§ **ASSIGNMENT**
An exact copy of every entry is needed, with no images.
[LISTED RECORDS Boundary: Start]
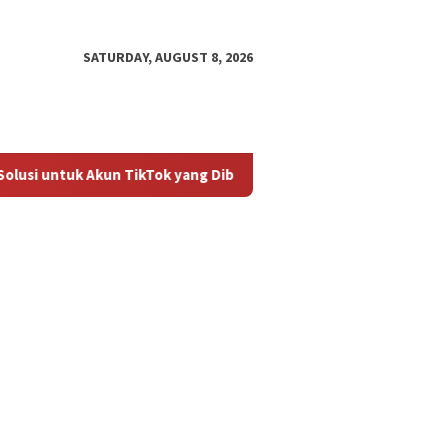
SATURDAY, AUGUST 8, 2026
lusi untuk Akun TikTok yang Diblokir
Panduan untuk Meng
an untuk
Cara Mengembalikan Akun
Bagaima
ktifkan Kembali Akun
TikTok yang Diblokir
Masalah
 yang Diblokir
Diblokir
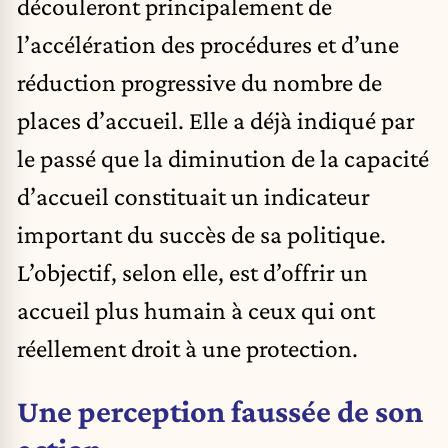
découleront principalement de
l’accélération des procédures et d’une
réduction progressive du nombre de
places d’accueil. Elle a déjà indiqué par
le passé que la diminution de la capacité
d’accueil constituait un indicateur
important du succès de sa politique.
L’objectif, selon elle, est d’offrir un
accueil plus humain à ceux qui ont
réellement droit à une protection.
Une perception faussée de son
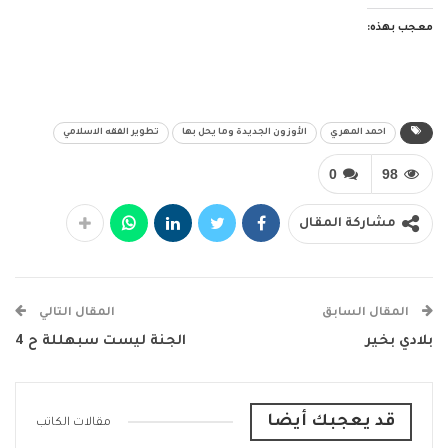
معجب بهذه:
احمد المهري
الأوزون الجديدة وما يحل بها
تطوير الفقه الاسلامي
0
98
مشاركة المقال
المقال السابق
المقال التالي
بلادي بخير
الجنة ليست سبهللة ح 4
قد يعجبك أيضا
مقالات الكاتب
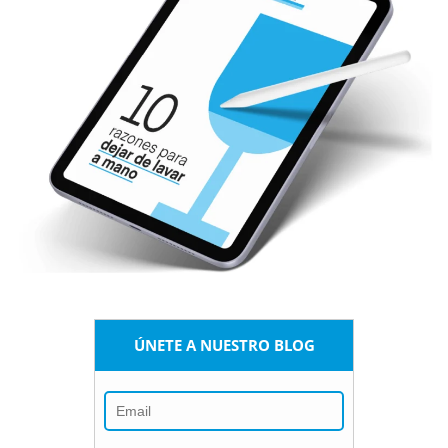
ÚNETE A NUESTRO BLOG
[LISTED RECORDS Boundary: End]
§ **OUTPUT OF THE EXERCISE**
SATURDAY, AUGUST 8, 2026
lusi untuk Akun TikTok yang Diblokir
Panduan untuk Meng
an untuk
Cara Mengembalikan Akun
Bagaima
ktifkan Kembali Akun
TikTok yang Diblokir
Masalah
 yang Diblokir
Diblokir
découleront principalement de
l’accélération des procédures et d’une
réduction progressive du nombre de
places d’accueil. Elle a déjà indiqué par
le passé que la diminution de la capacité
d’accueil constituait un indicateur
important du succès de sa politique.
L’objectif, selon elle, est d’offrir un
accueil plus humain à ceux qui ont
réellement droit à une protection.
Une perception faussée de son
معجب بهذه:
احمد المهري
الأوزون الجديدة وما يحل بها
تطوير الفقه الاسلامي
0
98
مشاركة المقال
المقال السابق
المقال التالي
بلادي بخير
الجنة ليست سبهللة ح 4
قد يعجبك أيضا
مقالات الكاتب
ÚNETE A NUESTRO BLOG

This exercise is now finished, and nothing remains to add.